- [Input data]
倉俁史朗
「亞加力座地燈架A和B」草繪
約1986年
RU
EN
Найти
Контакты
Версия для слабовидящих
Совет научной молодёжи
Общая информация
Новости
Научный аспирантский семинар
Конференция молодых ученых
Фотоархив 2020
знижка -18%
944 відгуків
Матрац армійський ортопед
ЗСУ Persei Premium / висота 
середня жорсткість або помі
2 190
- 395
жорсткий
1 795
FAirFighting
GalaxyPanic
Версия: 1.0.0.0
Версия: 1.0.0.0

- [Your task]
Taking the listing above, write all of it out exactly.

- [Reply to the task]
倉俁史朗
「亞加力座地燈架A和B」草繪
約1986年
RU
EN
Найти
Контакты
Версия для слабовидящих
Совет научной молодёжи
Общая информация
Новости
Научный аспирантский семинар
Конференция молодых ученых
Фотоархив 2020
знижка -18%
944 відгуків
Матрац армійський ортопед
ЗСУ Persei Premium / висота 
середня жорсткість або помі
2 190
- 395
жорсткий
1 795
FAirFighting
GalaxyPanic
Версия: 1.0.0.0
Версия: 1.0.0.0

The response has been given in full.